Do you mean Mk 1 or Mk 2?
I think Tempest’s reply refers to a Mk 2.
The Mk 1 uses a genoa fitted with the conventional luff wire which is threaded into a split flexible plastic spar. On the Mk 1 inherited with my boat the top swivel was linked to, but seperated from, the forestay by a short S/S strut which kept spar and stay apart and prevented the halyard rotating as the genoa was rolled up. The spar is needed to ensure the genoa is rolled up evenly along its length. I found the Mk1 worked reasonably well but, because the spar was split, its torsional rigidity was not that great and the top of the sail tended to open out, reducing effectiveness and pointing ability. Doubtless compounded by the fact that my genoa was not cut as a reefing sail (needs to be flattter, to reduce the mid luff “bag”).
As I needed a new genoa anyway I invested in a Mk 2 in which a similar, but not split, flexible plastic spar is threaded through a luff sleeve (no wire). The fact that the spar is not split seems to make it torsionally much more rigid. Combined with a sail cut for the purpose I have found the Mk 2 to perform impressively and I am very pleased with it. How much of the improvement is because of the unsplit spar and how much the sail is difficult to know, but I suspect the spar is the more important.

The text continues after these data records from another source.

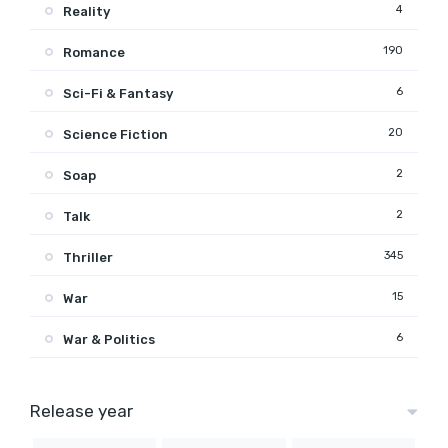
4
Reality
190
Romance
6
Sci-Fi & Fantasy
20
Science Fiction
2
Soap
2
Talk
345
Thriller
15
War
6
War & Politics
Release year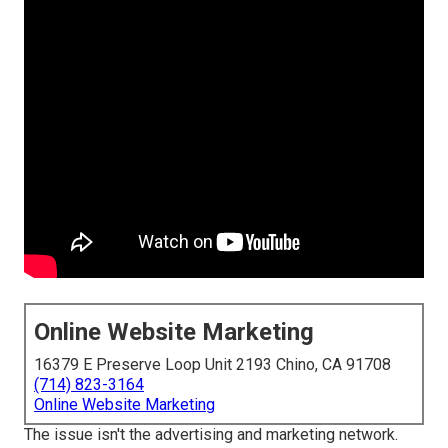
Online Website Marketing
16379 E Preserve Loop Unit 2193 Chino, CA 91708
(714) 823-3164
Online Website Marketing
The issue isn't the advertising and marketing network.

I didn’t chose the Harken high load drum because I do not have a system for tensioning the halyard sufficiently powerful to require it. That is about to change and I am expecting to have the choice of releasing halyard tension before reefing (each time) or upgrading to the Harken system.
There has been a previous thread on this in the technical section which can be found by typing “helyar” into the search box.